To make a character who plays their cards so close to their chest work, you need an actor who is effortlessly charming. The film gets this in Walter Matthau. Matthau, with his hang-dog Droopy-face is hardly anyone’s first idea of a ruthless bank robber (surely part of the film’s point!) but his winning charm and kindly-Uncle quality, as well as the eye of assured cool that Matthau gives him, really make you root for him. In fact it works so well that you actually forget how ruthless Varrick in this film: from moving on swiftly from his wife’s death, to ruthlessly sacrificing several people in his quest for self-preservation. In other hands, Varrick wouldn’t half come across as a copper-bottomed shit. 

Instead, his plan of misdirection, clues pointing towards the wrong thing, and carefully juggled parallel attempts to escape (his unrevealed real plan, and the clumsy surface plan that the audience knows must be a bluff) really works to keep you engaged and entertained. Siegel is purposefully pulling the wool over your eyes in virtually every scene – and he has Varrick basically tell us he’s doing this – but there are few things that audiences like more than a magic trick. We want Varrick to pull a rabbit out of the hat at the end – to surprise us all with how clever he’s been (and to reward those who have worked out part of what he is doing).

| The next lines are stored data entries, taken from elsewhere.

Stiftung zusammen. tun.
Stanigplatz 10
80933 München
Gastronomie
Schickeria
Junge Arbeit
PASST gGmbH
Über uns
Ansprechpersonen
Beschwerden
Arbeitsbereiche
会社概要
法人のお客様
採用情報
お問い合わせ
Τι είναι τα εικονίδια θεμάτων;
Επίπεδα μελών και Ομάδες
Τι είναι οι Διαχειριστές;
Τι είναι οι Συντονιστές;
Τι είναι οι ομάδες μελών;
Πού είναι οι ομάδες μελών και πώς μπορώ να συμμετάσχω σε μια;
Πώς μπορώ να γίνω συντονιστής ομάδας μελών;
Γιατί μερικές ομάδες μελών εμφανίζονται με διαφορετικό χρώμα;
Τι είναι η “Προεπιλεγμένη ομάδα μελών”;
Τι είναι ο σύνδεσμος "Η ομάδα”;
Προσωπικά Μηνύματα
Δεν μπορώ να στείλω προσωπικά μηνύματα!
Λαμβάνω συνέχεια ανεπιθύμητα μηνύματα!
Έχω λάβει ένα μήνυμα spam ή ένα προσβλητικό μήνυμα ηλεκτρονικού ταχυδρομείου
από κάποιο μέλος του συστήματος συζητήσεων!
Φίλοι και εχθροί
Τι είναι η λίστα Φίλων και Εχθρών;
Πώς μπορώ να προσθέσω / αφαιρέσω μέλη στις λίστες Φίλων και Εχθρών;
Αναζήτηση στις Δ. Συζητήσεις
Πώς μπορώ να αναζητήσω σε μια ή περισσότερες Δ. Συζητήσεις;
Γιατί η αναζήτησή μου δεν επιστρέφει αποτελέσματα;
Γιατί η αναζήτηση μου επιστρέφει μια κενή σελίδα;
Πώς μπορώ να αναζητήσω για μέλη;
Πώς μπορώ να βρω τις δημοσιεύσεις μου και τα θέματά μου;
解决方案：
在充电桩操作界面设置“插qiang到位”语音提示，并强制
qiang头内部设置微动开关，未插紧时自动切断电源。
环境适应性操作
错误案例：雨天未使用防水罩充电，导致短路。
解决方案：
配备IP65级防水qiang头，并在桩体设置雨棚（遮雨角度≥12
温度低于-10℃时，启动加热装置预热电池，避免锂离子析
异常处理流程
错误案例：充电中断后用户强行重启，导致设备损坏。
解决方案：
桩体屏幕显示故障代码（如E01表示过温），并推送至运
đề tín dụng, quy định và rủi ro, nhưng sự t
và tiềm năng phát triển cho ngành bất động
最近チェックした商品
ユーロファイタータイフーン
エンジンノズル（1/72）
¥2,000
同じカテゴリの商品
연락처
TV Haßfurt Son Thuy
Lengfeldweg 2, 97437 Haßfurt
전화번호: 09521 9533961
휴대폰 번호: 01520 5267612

Siegel mixes this with a surprising number of quiet, even soulful moments that mix the thoughtful with some black comedy. From Varrick’s tender kissing of his dead wife – right before he professionally carries on with their plan to burn the get-away car they escaped in (this time with his wife’s body inside it) – to a secret meeting/interrogation/intimidation of timid bank manager Harold Young (a twitchy Woodrow Parfey) by smooth big-city bank manager Boyle (a superbly cold John Vernon, nowhere near as assured and secure as he thinks he is) in a cow-filled field, these scenes are about character as much as they are about plot.

Siegel mixes this with moments of pure action and drama. The opening bank robbery is surprisingly violent, considering the gentle introduction to the film – and our “heroes” are amazingly ruthless towards those that stand in their way. Joe Don Baker’s chillingly amoral Molly hands out beatings as easily as he does slightly goofy Western smirks (a beat down of Harman is particularly brutal). Varrick is quietly ruthless and the film ends with a dynamic chase scene in a scrapyard, quite unlike anything you have ever seen.

Charley Varrick epitomises the sort of 1970s film that studios and Hollywood looked down on at the time, but inspired the filmmakers today far more than some of the Oscar winning gumph that got praised. Parts of it are dated – women in the film are either love interests or whores, and both Molly and Charley (Walter Matthau is no one’s idea of a lothario) bed compliant, impressed women in the film with an off-hand carelessness. But the core and heart of the film is in its cool, calculated confidence mixed with a sense of Western soul. With a terrific performance by Matthau, this is a fine example of independent film-making.